In September 2005, Cage Rage stripped the light heavyweight title from Bisping due to “management issues that Michael currently has”, though Cage Warriors however stated that “Bisping was willing to defend his title but is being punished by Cage Rage due to his Wolfslair and Cage Warriors links”. Towards the end of 2005, Bisping continued to successfully defend the Cage Warriors title against Jakob Lovstad, and Ross Pointon in the CWFC: Strike Force series of events, leading to a record of 10 wins and no losses.
In early 2006 Bisping was featured on the UFC’s The Ultimate Fighter reality television series as a contestant training under Tito Ortiz. He won a preliminary bout against Kristian Rothaermel by TKO, which he followed with a semi-final win against the aforementioned Ross Pointon, by submission after landing a flying knee followed by a series of strikes. In the finals, Bisping defeated Josh Haynes by way of TKO at 4:14 into the second round, making Bisping the second light heavyweight winner of The Ultimate Fighter television series.
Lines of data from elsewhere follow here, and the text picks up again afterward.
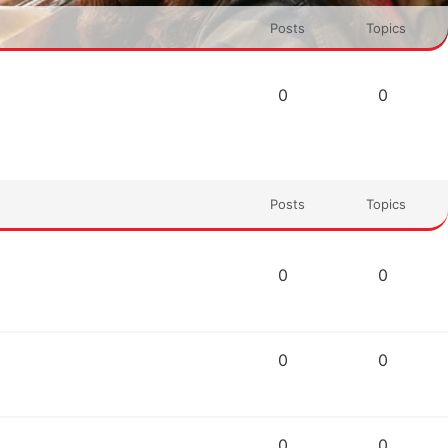
Posts
Topics
0
0
Posts
Topics
0
0
0
0
0
0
Five months after his victory in the TUF 3 finals, Bisping was slated to fight Eric Schafer at The Ultimate Fighter 4 Finale. Bisping was forced to withdraw from the contest, possibly due to issues with processing his visa. The fight was re-scheduled and held on December 30 at UFC 66. Bisping defeated Schafer by way of TKO at 4:24 in the first round.
His last fight was a TKO win over Elvis Sinosic at UFC 70 in front of a hometown crowd in Manchester, England on April 21, 2007.
Bisping was a special guest referee at the Cage Warriors events Enter The Wolfslair on March 5, 2005, and CWFC: Strike Force 6 on May 27, 2006.